ESCHER
Firenze, 21.01.2023
Perché
Mi piace pensare e ricordare sempre a me stessa, che la nostra professione non è mai limitata al saper fare una cosa soltanto, ma sia piuttosto è uno spaziare di competenze, di informazioni e di attenzioni: il tutto amalgamato sapientemente dalla sensibilità e dal tocco personale.
Scegliere allora di impegnare una giornata per visitare una città, una mostra al suo interno, uno show-room o una fiera, significa per noi andare a cercare tra gli scaffali del sapere, artistico e tecnico, e prendere ciò di cui abbiamo più bisogno per il nostro bagaglio lavorativo.
Tornare poi a casa e tirare un po’ le somme di quello che un’esperienza ha lasciato, un po’ come un segno a carboncino su carta ruvida, fa sì che ci si domandi se non sia utile e forse necessario, scrivere due righe a riguardo, affinché qualcuno possa trarne spunto.
Il luogo
Ci troviamo a Firenze, a pochi chilometri da qui, Arezzo, altra città incredibilmente densa di storia, arte e spunti architettonici; più precisamente, siamo in uno dei meravigliosi palazzi fiorentini, l’antico Spedale degli Innocenti: luogo nel quale la storia di un’infinità di persone, è cambiata.
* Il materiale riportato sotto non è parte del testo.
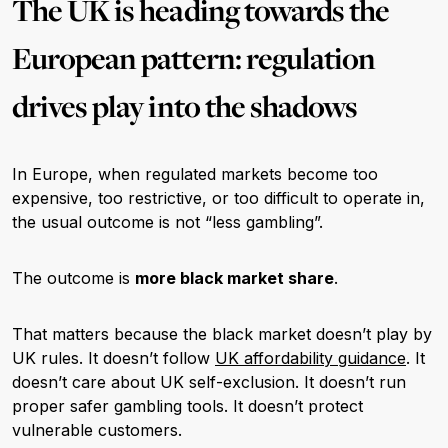
The UK is heading towards the
European pattern: regulation
drives play into the shadows
In Europe, when regulated markets become too
expensive, too restrictive, or too difficult to operate in,
the usual outcome is not “less gambling”.
The outcome is
more black market share
.
That matters because the black market doesn’t play by
UK rules. It doesn’t follow
UK affordability guidance
. It
doesn’t care about UK self-exclusion. It doesn’t run
proper safer gambling tools. It doesn’t protect
vulnerable customers.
Poter osservare i lavori dei grandi artisti del passato, camminare nei corridoi realizzati dal Brunelleschi, uno dei più grandi architetti Rinascimentali, sicuramente può cambiare qualcosa anche in noi; o almeno, può certamente smuovere la nostra curiosità.
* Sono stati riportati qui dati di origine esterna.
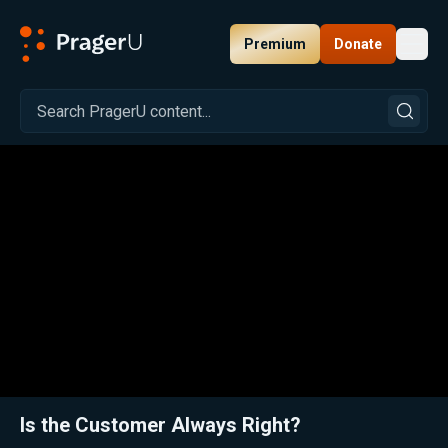
Premium
Donate
Toggl
PragerU
Related:
Close
Is the Customer Always Right?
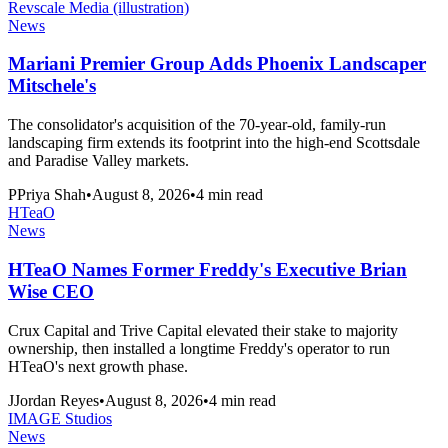
Revscale Media (illustration)
News
Mariani Premier Group Adds Phoenix Landscaper
Mitschele's
The consolidator's acquisition of the 70-year-old, family-run
landscaping firm extends its footprint into the high-end Scottsdale
and Paradise Valley markets.
P
Priya Shah
•
August 8, 2026
•
4
min read
HTeaO
News
HTeaO Names Former Freddy's Executive Brian
Wise CEO
Crux Capital and Trive Capital elevated their stake to majority
ownership, then installed a longtime Freddy's operator to run
HTeaO's next growth phase.
J
Jordan Reyes
•
August 8, 2026
•
4
min read
IMAGE Studios
News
Questa mostra è allora un viaggio tra la vita e le opere di un uomo, Maurits Cornelis Escher, avviluppate alle vicende storiche fiorentine.
La mostra
Il percorso che ci viene proposto, non è solo un’accozzaglia di opere, non un insieme di disegni da osservare freddamente, ma una linea ordinata e composta, intervallata da spunti e vicende storiche: un mix tra i lavori e la vita dell’autore. All’interno di ogni suo disegno troviamo arte, matematica, scienza, fisica, design e molto altro ancora: un universo creativo incommensurabile e probabilmente inarrivabile, grazie al quale egli ci porta nei vicoli più reconditi del suo stesso viaggio d’introspezione. Ci trasporta in mondi che sulla carta, sono così utopici, inverosimili e affascinanti, da risultare semplicemente perfetti.
Escher aveva una grande passione per la logica e le discipline scientifiche e matematiche; passione che si intrecciava con l’amore profondo e quasi fanciullesco che aveva per il “bel paese”: molte delle sue opere rappresentano scorci dell’incantevole Roma, così come dei paesaggi siciliani e dei piccoli borghi toscani.
Accanto a queste rappresentazioni che, ricordiamolo, erano il risultato di litografie e xilografie (tecnica particolare quanto impegnativa e complicata), si trovano moltissimi altri studi; lo studio del latino, che lo porta a raffigurare alcuni proverbi, rendendoli immagine; la conoscenza della Bibbia che lo portò, tra le prime opere, a rappresentare i primi sei giorni della Creazione.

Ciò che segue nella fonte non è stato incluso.